In addition, the median CNABs of patients in the METABRIC, TCGA, and CICAMS databases were 2.1, 3.8, and 1.5 CNA/Mbp, respectively (Figure 1a). The genes with more than 50% CNA in patients from METABRIC (Figure 1b), TCGA (Figure 1c), and CICAMS (Figure 1d) are presented using circle plots. The percentage of CNA per chromosome for these three cohorts is also presented in bar graphs (Figure 1e–g).
Figure 1

Copy number alteration of the study population. (a) Copy number alteration burden of three breast cancer cohorts; (b–d) the genes with more than 50% copy number alteration in patients from METABRIC, TCGA, and CICAMS; (e–g) the percentage of CNA per chromosome from METABRIC, TCGA, and CICAMS.

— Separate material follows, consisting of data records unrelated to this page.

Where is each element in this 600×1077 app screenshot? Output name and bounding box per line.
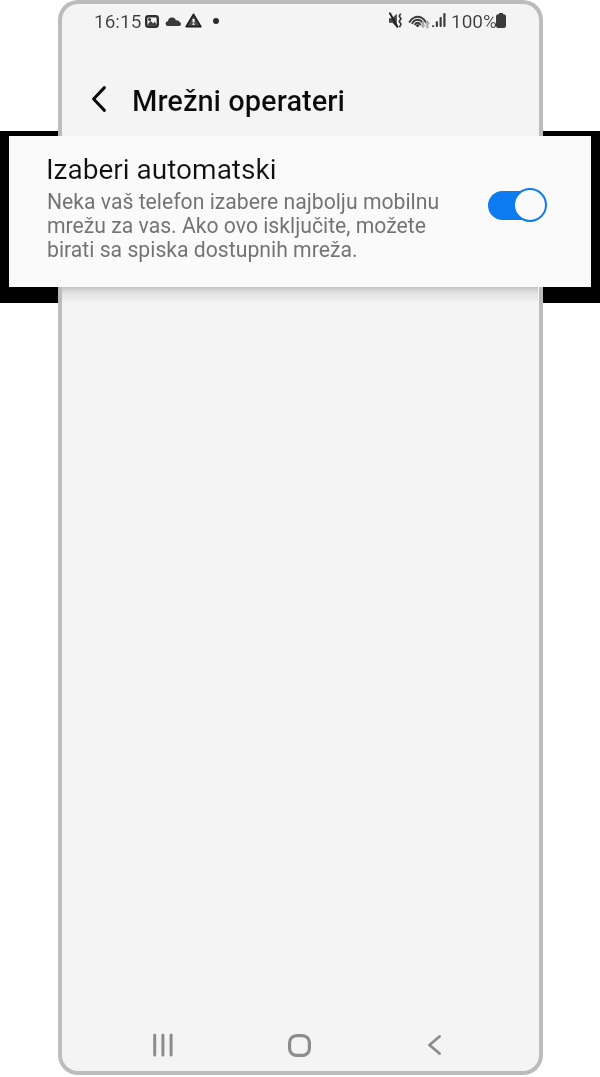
button[interactable]: Back xyxy=(396,1017,473,1073)
button[interactable]: Izaberi automatski xyxy=(9,136,591,287)
staticText: Mrežni operateri xyxy=(132,84,345,118)
staticText: Neka vaš telefon izabere najbolju mobiln… xyxy=(47,189,440,262)
button[interactable]: Recent apps xyxy=(124,1017,201,1073)
button[interactable]: Home xyxy=(261,1017,338,1073)
staticText: Izaberi automatski xyxy=(46,153,277,186)
button[interactable]: Back xyxy=(76,77,121,121)
staticText: 100% xyxy=(451,10,497,32)
staticText: 16:15 xyxy=(94,10,142,32)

3.2. Differences in Clinical Characteristics between Different CNAB Subgroups

Patients in METABRIC were divided into a training cohort (n = 714) and a test cohort (n = 713). Receiver operating curve (ROC) analysis was performed in the METABRIC training cohort with 5-year OS, 10-year OS, 5-year RFS, and 10-year RFS as the endpoints. The 5-year RFS had the highest AUC value (Supplementary Figure S1, AUC = 0.611) when the CNAB threshold was 2.2 CNA/Mbp. Therefore, we divided the cohorts into a CNAB-high group and a CNAB-low group according to whether the CNAB was higher than 2.2 CNA/Mbp. The differences in clinical characteristics between the CNAB-high group and CNAB-low group of the METABRIC cohort are shown in Supplementary Table S1. In the test cohort, there were 341 patients with hormone receptor (HoR)+ human epidermal growth factor receptor 2 (HER2)-, 34 with HER2+, and 43 with triple-negative breast cancer (TNBC) in the CNAB-low group, and 169 with HoR+HER2−, 58 with HER2+, and 68 with TNBC in the CNAB-high group. The differences between the two groups were statistically significant (p < 0.001). The CNAB-low group had a lower grade than the CNAB-high group (p < 0.001). The differences between the CNAB-high and CNAB-low groups in the TCGA cohort are shown in Supplementary Table S2. There were 213 (84.86%) patients in the CNAB-low group with a molecular subtype of HoR+HER2−, higher than in the CNAB-high group (p < 0.001). The CNAB-low group had a lower stage than the CNAB-high group (p = 0.006).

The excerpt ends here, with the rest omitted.